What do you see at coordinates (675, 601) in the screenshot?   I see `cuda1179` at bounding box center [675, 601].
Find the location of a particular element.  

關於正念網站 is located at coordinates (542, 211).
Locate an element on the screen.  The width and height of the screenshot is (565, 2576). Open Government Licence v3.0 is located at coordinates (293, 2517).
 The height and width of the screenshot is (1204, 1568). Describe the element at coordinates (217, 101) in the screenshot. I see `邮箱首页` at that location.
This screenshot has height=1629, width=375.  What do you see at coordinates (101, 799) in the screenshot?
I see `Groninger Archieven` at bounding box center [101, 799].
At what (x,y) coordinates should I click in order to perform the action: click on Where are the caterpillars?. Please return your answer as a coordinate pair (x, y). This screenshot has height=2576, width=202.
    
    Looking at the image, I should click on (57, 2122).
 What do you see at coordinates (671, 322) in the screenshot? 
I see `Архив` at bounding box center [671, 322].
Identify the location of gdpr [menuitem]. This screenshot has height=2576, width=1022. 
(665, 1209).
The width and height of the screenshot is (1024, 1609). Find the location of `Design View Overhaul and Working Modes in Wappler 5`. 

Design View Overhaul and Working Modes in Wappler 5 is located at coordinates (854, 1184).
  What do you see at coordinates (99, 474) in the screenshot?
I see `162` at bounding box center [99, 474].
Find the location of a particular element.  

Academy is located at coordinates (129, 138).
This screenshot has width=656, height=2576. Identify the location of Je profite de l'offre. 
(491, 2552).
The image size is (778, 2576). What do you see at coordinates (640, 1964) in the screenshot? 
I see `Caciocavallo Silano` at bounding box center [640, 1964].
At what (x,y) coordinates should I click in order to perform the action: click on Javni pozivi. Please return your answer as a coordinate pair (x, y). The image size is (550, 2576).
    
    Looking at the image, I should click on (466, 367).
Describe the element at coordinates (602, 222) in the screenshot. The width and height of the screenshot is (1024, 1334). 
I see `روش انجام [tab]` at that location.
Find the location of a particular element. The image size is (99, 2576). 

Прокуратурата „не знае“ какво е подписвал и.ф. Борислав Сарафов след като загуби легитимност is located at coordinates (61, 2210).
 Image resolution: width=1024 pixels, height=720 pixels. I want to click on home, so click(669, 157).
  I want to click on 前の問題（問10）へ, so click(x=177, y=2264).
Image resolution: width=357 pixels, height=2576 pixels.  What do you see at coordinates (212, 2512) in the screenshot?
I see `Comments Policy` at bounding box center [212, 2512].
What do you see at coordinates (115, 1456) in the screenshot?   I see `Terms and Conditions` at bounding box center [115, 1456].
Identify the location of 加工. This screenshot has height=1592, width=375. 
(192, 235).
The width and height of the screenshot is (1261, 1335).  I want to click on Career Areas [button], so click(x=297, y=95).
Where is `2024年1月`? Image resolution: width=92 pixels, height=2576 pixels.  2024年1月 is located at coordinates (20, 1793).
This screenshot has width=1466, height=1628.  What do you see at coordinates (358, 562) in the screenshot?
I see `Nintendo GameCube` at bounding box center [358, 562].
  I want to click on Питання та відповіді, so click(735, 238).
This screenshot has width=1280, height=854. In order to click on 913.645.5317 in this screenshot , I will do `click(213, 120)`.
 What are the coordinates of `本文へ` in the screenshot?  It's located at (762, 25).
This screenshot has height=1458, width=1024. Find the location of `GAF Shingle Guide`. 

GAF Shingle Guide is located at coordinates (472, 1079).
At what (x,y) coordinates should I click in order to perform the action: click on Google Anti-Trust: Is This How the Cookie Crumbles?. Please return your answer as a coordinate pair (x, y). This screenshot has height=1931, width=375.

********************

Your objective: Word for word, return all of the records.

Answer to this problem:
What do you see at coordinates (675, 601) in the screenshot?   I see `cuda1179` at bounding box center [675, 601].
Find the location of a particular element.  

關於正念網站 is located at coordinates (542, 211).
Locate an element on the screen.  The width and height of the screenshot is (565, 2576). Open Government Licence v3.0 is located at coordinates (293, 2517).
 The height and width of the screenshot is (1204, 1568). Describe the element at coordinates (217, 101) in the screenshot. I see `邮箱首页` at that location.
This screenshot has height=1629, width=375.  What do you see at coordinates (101, 799) in the screenshot?
I see `Groninger Archieven` at bounding box center [101, 799].
At what (x,y) coordinates should I click in order to perform the action: click on Where are the caterpillars?. Please return your answer as a coordinate pair (x, y). This screenshot has height=2576, width=202.
    
    Looking at the image, I should click on (57, 2122).
 What do you see at coordinates (671, 322) in the screenshot? 
I see `Архив` at bounding box center [671, 322].
Identify the location of gdpr [menuitem]. This screenshot has height=2576, width=1022. 
(665, 1209).
The width and height of the screenshot is (1024, 1609). Find the location of `Design View Overhaul and Working Modes in Wappler 5`. 

Design View Overhaul and Working Modes in Wappler 5 is located at coordinates (854, 1184).
  What do you see at coordinates (99, 474) in the screenshot?
I see `162` at bounding box center [99, 474].
Find the location of a particular element.  

Academy is located at coordinates (129, 138).
This screenshot has width=656, height=2576. Identify the location of Je profite de l'offre. 
(491, 2552).
The image size is (778, 2576). What do you see at coordinates (640, 1964) in the screenshot? 
I see `Caciocavallo Silano` at bounding box center [640, 1964].
At what (x,y) coordinates should I click in order to perform the action: click on Javni pozivi. Please return your answer as a coordinate pair (x, y). The image size is (550, 2576).
    
    Looking at the image, I should click on (466, 367).
Describe the element at coordinates (602, 222) in the screenshot. The width and height of the screenshot is (1024, 1334). 
I see `روش انجام [tab]` at that location.
Find the location of a particular element. The image size is (99, 2576). 

Прокуратурата „не знае“ какво е подписвал и.ф. Борислав Сарафов след като загуби легитимност is located at coordinates (61, 2210).
 Image resolution: width=1024 pixels, height=720 pixels. I want to click on home, so click(669, 157).
  I want to click on 前の問題（問10）へ, so click(x=177, y=2264).
Image resolution: width=357 pixels, height=2576 pixels.  What do you see at coordinates (212, 2512) in the screenshot?
I see `Comments Policy` at bounding box center [212, 2512].
What do you see at coordinates (115, 1456) in the screenshot?   I see `Terms and Conditions` at bounding box center [115, 1456].
Identify the location of 加工. This screenshot has height=1592, width=375. 
(192, 235).
The width and height of the screenshot is (1261, 1335).  I want to click on Career Areas [button], so click(x=297, y=95).
Where is `2024年1月`? Image resolution: width=92 pixels, height=2576 pixels.  2024年1月 is located at coordinates (20, 1793).
This screenshot has width=1466, height=1628.  What do you see at coordinates (358, 562) in the screenshot?
I see `Nintendo GameCube` at bounding box center [358, 562].
  I want to click on Питання та відповіді, so click(735, 238).
This screenshot has width=1280, height=854. In order to click on 913.645.5317 in this screenshot , I will do `click(213, 120)`.
 What are the coordinates of `本文へ` in the screenshot?  It's located at (762, 25).
This screenshot has height=1458, width=1024. Find the location of `GAF Shingle Guide`. 

GAF Shingle Guide is located at coordinates (472, 1079).
At what (x,y) coordinates should I click in order to perform the action: click on Google Anti-Trust: Is This How the Cookie Crumbles?. Please return your answer as a coordinate pair (x, y). This screenshot has height=1931, width=375.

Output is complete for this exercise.